The molar ratio of the aromatic amine to the used catalyst is 20: 1-5: 1.

And separating the polysubstituted N-arylpyrrole compound crude product obtained by the reaction through silica gel column chromatography to obtain the polysubstituted N-arylpyrrole compound, wherein the volume ratio of an eluent of the silica gel column chromatography is 20: 1-5: 1 of petroleum ether and ethyl acetate.

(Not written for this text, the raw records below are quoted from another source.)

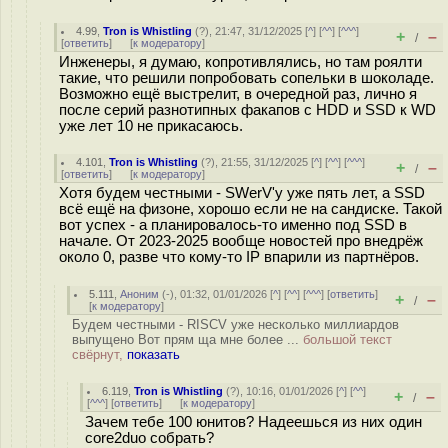
4.99
,
Tron is Whistling
(
?
), 21:47, 31/12/2025 [
^
] [
^^
] [
^^^
]
+
–
/
[
ответить
]
[
к модератору
]
Инженеры, я думаю, копротивлялись, но там роялти
такие, что решили попробовать сопельки в шоколаде.
Возможно ещё выстрелит, в очередной раз, лично я
после серий разнотипных факапов с HDD и SSD к WD
уже лет 10 не прикасаюсь.
4.101
,
Tron is Whistling
(
?
), 21:55, 31/12/2025 [
^
] [
^^
] [
^^^
]
+
–
/
[
ответить
]
[
к модератору
]
Хотя будем честными - SWerV'у уже пять лет, а SSD
всё ещё на физоне, хорошо если не на сандиске. Такой
вот успех - а планировалось-то именно под SSD в
начале. От 2023-2025 вообще новостей про внедрёж
около 0, разве что кому-то IP впарили из партнёров.
5.111
,
Аноним
(
-
), 01:32, 01/01/2026 [
^
] [
^^
] [
^^^
] [
ответить
]
+
–
/
[
к модератору
]
Будем честными - RISCV уже несколько миллиардов
выпущено Вот прям ща мне более ...
большой текст
свёрнут,
показать
6.119
,
Tron is Whistling
(
?
), 10:16, 01/01/2026 [
^
] [
^^
]
+
–
/
[
^^^
] [
ответить
]
[
к модератору
]
Зачем тебе 100 юнитов? Надеешься из них один
core2duo собрать?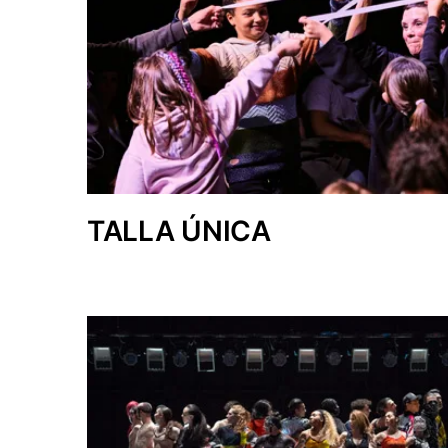
TALLA ÚNICA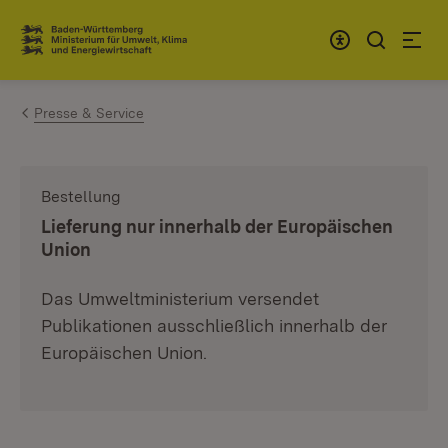
Zum Inhalt springen
Link zur Startseite
Presse & Service
Bestellung
:
Lieferung nur innerhalb der Europäischen
Union
Das Umweltministerium versendet
Publikationen ausschließlich innerhalb der
Europäischen Union.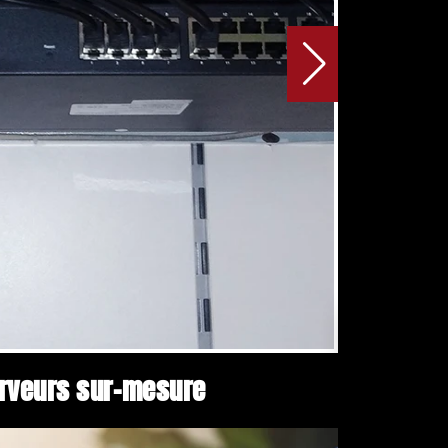
serveurs sur-mesure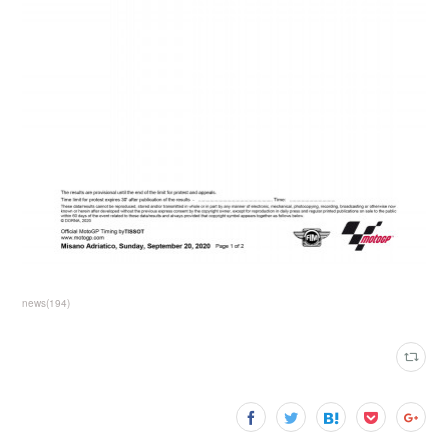
news
(
194
)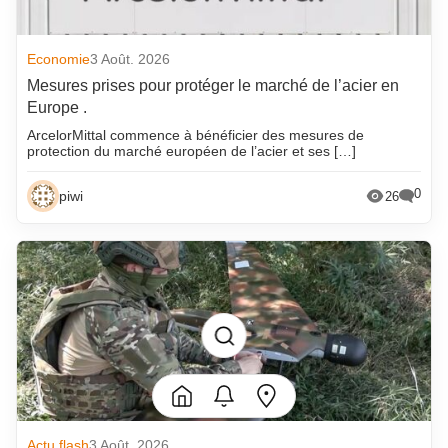
Economie
3 Août. 2026
Mesures prises pour protéger le marché de l’acier en
Europe .
ArcelorMittal commence à bénéficier des mesures de
protection du marché européen de l’acier et ses […]
0
piwi
26
Actu flash
3 Août. 2026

The polysubstituted N-aryl pyrrole provided by the invention has a novel structure, has active sites such as ester group, carboxyl and the like, is favorable for further structural optimization, and develops a pyrrole compound with important antibacterial, insecticidal and antiviral activities. Meanwhile, the preparation method has the advantages of cheap and easily-obtained raw materials, simple operation and high industrial application value, and in addition, the reaction conditions are optimized (especially aiming at the amount of reactants, the reaction temperature, the reaction time and the like), so that the reaction selectivity is good, the yield is high, and the method has obvious advantages compared with the existing method for synthesizing the polysubstituted pyrrole.

Detailed Description

The polysubstituted N-arylpyrrole compounds and the preparation method thereof of the present invention will be described in further detail with reference to the following specific examples.